The Wall Street Journal reported yesterday that disgraced former MF Global CEO Jon Corzine, also former chairman of Goldman Sachs and ex-New Jersey Democrat governor has discussed plans to start his own hedge fund. It would start with Corzine’s personal cash, as well as a handful of outside investors, the paper reported and could only be launched after legal proceedings are settled related to the failings of MF Global.

A brief reminder…Jon Corzine, who was CEO and Chairman of MF Global, a multinational futures broker and bond dealer, appointed in March 2010 and who resigned as CEO on November 4, 2011 which is shortly after one of the 10 largest U.S bankruptcies in history when on October 31, 2011, trading was halted on shares of MF Global prior to the market opening, and soon thereafter MF Global announced that it had declared Chapter 11. Shortly afterwards, federal regulators began an investigation into hundreds of millions of dollars in missing customer funds.

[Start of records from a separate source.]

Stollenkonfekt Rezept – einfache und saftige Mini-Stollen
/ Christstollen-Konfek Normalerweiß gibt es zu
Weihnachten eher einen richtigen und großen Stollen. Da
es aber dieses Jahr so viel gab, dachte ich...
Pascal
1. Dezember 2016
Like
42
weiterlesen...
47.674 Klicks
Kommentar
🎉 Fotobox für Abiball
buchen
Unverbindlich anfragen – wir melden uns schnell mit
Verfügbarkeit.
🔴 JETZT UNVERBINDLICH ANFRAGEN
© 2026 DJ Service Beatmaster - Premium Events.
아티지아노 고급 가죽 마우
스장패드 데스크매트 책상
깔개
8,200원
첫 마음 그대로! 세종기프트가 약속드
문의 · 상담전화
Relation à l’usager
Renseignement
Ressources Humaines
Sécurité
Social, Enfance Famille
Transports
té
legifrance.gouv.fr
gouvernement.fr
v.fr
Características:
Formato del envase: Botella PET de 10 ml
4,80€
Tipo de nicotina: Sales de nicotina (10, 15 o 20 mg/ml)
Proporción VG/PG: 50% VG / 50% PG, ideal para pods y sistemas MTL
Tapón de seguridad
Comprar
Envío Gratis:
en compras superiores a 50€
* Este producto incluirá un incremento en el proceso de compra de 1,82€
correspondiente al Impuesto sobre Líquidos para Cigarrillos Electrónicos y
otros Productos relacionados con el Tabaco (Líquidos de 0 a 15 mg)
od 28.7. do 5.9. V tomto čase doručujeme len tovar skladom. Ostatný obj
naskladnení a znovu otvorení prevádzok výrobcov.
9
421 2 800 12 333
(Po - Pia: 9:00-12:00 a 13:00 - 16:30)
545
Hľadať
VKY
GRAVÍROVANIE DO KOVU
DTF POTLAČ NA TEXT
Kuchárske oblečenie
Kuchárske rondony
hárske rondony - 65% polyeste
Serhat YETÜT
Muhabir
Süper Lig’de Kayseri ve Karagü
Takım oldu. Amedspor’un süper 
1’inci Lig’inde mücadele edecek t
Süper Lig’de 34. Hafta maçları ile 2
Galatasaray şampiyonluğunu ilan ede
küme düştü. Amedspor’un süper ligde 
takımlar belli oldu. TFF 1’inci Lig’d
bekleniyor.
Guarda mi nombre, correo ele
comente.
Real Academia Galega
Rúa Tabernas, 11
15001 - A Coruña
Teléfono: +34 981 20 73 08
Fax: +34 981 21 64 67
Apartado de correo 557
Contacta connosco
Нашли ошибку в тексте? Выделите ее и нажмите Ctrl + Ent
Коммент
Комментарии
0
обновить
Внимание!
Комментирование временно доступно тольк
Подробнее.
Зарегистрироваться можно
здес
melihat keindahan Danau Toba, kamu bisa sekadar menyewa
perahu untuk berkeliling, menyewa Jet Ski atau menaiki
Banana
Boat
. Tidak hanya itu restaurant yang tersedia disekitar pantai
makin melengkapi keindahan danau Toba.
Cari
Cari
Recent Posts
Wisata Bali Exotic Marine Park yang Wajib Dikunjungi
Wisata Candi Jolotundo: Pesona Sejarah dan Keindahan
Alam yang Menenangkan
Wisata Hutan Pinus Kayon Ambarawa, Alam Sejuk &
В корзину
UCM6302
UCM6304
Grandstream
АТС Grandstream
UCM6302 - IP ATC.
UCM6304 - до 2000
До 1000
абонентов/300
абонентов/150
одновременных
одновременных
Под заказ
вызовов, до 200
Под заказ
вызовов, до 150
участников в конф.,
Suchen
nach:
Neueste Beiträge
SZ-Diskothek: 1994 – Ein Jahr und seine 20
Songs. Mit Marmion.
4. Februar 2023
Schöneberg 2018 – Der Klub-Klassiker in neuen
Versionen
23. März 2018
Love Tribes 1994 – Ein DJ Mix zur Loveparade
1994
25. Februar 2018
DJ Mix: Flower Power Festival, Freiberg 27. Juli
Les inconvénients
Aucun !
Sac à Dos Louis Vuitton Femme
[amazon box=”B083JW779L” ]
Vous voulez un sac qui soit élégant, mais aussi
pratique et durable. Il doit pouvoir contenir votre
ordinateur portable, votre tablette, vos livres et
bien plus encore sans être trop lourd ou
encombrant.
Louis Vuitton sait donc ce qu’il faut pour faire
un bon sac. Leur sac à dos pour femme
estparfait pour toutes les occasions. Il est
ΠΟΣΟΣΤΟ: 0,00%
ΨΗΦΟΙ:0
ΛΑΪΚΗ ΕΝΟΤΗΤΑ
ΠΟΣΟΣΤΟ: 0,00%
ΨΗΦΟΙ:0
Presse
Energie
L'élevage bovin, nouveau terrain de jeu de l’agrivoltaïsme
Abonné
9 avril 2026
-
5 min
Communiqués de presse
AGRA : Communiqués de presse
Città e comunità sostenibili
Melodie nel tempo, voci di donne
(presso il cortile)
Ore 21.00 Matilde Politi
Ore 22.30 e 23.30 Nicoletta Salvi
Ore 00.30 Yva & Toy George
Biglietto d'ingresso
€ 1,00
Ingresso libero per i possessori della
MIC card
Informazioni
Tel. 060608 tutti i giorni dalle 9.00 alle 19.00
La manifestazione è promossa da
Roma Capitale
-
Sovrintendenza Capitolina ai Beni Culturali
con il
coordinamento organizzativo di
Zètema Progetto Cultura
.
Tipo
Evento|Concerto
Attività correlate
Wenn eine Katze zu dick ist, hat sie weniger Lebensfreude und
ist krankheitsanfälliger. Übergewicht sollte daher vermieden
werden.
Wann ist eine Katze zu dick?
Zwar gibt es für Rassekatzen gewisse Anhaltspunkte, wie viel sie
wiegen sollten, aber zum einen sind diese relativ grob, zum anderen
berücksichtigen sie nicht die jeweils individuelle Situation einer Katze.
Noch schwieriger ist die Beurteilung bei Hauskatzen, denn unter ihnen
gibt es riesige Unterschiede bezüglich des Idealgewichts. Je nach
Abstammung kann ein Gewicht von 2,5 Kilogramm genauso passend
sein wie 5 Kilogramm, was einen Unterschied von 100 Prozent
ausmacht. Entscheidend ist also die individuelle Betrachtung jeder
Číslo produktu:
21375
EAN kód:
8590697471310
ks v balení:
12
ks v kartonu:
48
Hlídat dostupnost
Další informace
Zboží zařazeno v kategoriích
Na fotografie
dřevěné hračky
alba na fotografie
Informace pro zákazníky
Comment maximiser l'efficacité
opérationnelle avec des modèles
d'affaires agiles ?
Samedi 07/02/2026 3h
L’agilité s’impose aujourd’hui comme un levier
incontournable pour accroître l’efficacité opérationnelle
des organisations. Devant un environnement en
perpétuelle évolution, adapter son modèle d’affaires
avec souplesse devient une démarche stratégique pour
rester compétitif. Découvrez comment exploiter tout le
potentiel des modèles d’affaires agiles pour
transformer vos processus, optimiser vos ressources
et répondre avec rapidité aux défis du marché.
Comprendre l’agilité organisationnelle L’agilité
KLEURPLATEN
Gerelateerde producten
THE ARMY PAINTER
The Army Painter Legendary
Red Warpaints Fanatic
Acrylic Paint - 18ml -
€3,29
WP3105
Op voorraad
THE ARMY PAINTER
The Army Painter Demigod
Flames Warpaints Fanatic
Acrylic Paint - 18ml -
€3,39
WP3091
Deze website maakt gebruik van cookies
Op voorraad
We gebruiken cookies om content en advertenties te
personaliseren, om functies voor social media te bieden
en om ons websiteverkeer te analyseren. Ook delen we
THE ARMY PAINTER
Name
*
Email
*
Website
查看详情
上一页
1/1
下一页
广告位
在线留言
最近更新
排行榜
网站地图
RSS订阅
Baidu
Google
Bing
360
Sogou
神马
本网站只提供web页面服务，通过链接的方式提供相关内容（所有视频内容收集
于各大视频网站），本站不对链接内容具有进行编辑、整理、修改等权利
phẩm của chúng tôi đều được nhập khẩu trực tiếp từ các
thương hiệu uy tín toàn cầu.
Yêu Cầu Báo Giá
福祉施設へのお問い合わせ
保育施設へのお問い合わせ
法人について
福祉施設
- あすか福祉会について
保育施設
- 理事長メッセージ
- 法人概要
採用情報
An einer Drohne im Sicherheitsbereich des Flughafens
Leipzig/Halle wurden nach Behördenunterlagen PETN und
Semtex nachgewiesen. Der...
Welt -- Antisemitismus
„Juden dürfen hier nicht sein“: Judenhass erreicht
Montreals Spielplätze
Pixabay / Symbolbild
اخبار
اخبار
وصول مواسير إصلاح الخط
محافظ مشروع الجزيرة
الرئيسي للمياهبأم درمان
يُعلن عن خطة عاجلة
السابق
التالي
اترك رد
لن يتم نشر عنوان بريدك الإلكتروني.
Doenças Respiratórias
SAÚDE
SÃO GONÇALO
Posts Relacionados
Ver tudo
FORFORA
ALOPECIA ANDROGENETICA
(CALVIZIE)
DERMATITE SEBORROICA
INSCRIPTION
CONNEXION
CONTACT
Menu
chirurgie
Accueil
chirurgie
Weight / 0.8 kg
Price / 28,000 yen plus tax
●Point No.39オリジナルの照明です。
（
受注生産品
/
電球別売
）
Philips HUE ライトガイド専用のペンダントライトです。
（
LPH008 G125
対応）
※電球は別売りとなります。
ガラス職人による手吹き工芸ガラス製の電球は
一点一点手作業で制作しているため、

$1.6 billion dollars was reported missing from MF Global client accounts after the bankruptcy, in a breach of segregated client funds. Mr. Corzine who was acting CEO at the time of the crisis testified before congress stating, “I simply do not know where the money is, or why the accounts have not been reconciled to date”, and that given the number of money transfers in the final days of trading at MF Global, he didn’t know specifics of the movement of the funds. He also denied authorizing any misuse of customer funds.

However, reports dispute this claim…in March 2012, Bloomberg reported that a memo produced by congressional investigators quotes an internal company e-mail as saying Corzine gave “direct instructions” to use customer money to cover the company’s own shortfalls prior to bankruptcy.

In February 2013, a court approved a settlement deal among MF Global’s bankruptcy trustees that will reimburse its customers for 93 percent of the value of their accounts, from which about $1.6 billion had disappeared during the firm’s bankruptcy.

Later in June 2013, the CFTC filed civil charges against Corzine for using funds from MF’s customer accounts for corporate purposes. “Corzine was charged with one count of failure to segregate and misuse of customer funds and one count of failure to supervise diligently.”

On a CNBC interview yesterday, repo market expert and author Scott Skyrm said: “He’s about as radioactive as Chernobyl’s soil right now,” author of “The Money Noose: Jon Corzine and the Collapse of MF Global” and managing director at Wedbush Securities.

“The CTFC charges against him are extraordinarily serious. They’re not resolved. It’s extremely problematic and it is shocking that he would even have the gall to even go out there and try to manage more money.”

Skyrm went on to state on the CNBC discussion: “If you were responsible for pension money, let’s say, would you trust your money with Jon Corzine given what the CTFC has alleged?” he said. “Nobody who is a fiduciary to other client money can turn money over to Jon Corzine with a healthy conscious.”